Open xjj1999 opened 2 weeks ago
Of course, here is a sample for scene caption data:
{
"id": 0,
"video": "frames/scannet/scene0442_00",
"conversations": [
{
"from": "human",
"value": "<video>\nDescribe the room concisely."
},
{
"from": "gpt",
"value": "In the opulent living room, adorned with four chairs, four tables, and five armchairs, a symphony of elegance unfolds.

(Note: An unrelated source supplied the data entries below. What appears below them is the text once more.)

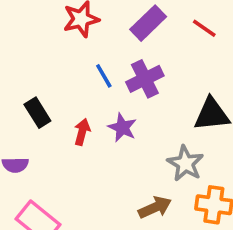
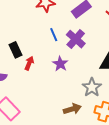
purple cross: (145, 79) -> (76, 39), turned -30
red arrow: (82, 132) -> (29, 63), moved

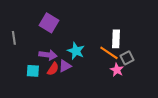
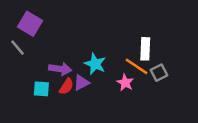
purple square: (49, 23) -> (30, 24), moved
gray line: (14, 38) -> (18, 48), turned -32
pink star: (117, 70) -> (125, 83), moved

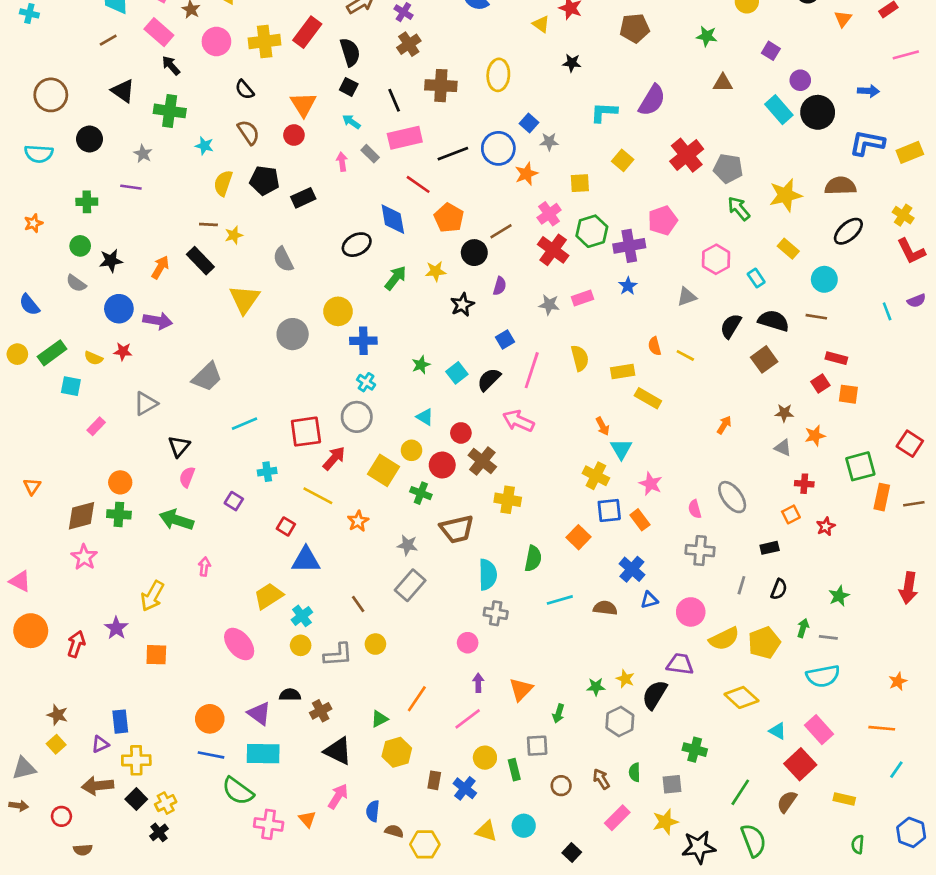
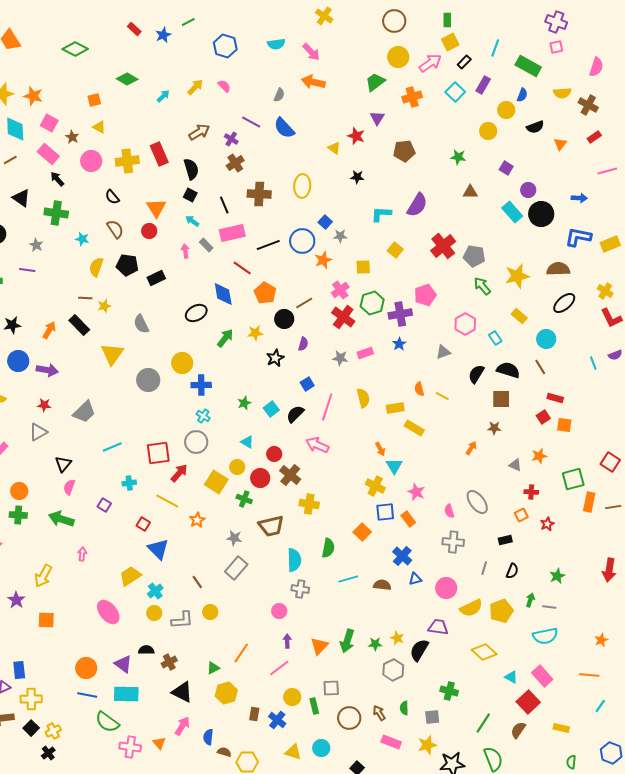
red rectangle: (307, 32) -> (159, 154), turned -60
brown line: (816, 317) -> (540, 367), turned 49
red star: (123, 351) -> (44, 405), moved
brown square: (764, 359) -> (501, 399), turned 36
brown star: (784, 413) -> (494, 428), moved
blue triangle: (306, 560) -> (158, 549), turned 45
green arrow: (558, 714) -> (347, 641), moved, size x1.6
brown circle: (561, 786) -> (349, 718), size x1.5
pink rectangle: (617, 818) -> (391, 742), turned 66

The chairs, positioned in front of the tables, create an inviting space for conversation and relaxation. The tables, in turn, stand proudly behind the chairs, offering a surface for books, drinks, or cherished mementos. The armchairs, scattered throughout the room, beckon weary souls to sink into their plush embrace. This living room exudes comfort and sophistication, a sanctuary for both solitary contemplation and convivial gatherings."
}
]
}
Thanks!Now I've managed to run through the training script. One more detail to confirm is whether the 3d scene for the first stage of training contains only 3RScan,scannet and matterport3D and not scenes such as ARKitScenes. This is because I noticed that the provided camera parameter file only contains these three types of 3D data.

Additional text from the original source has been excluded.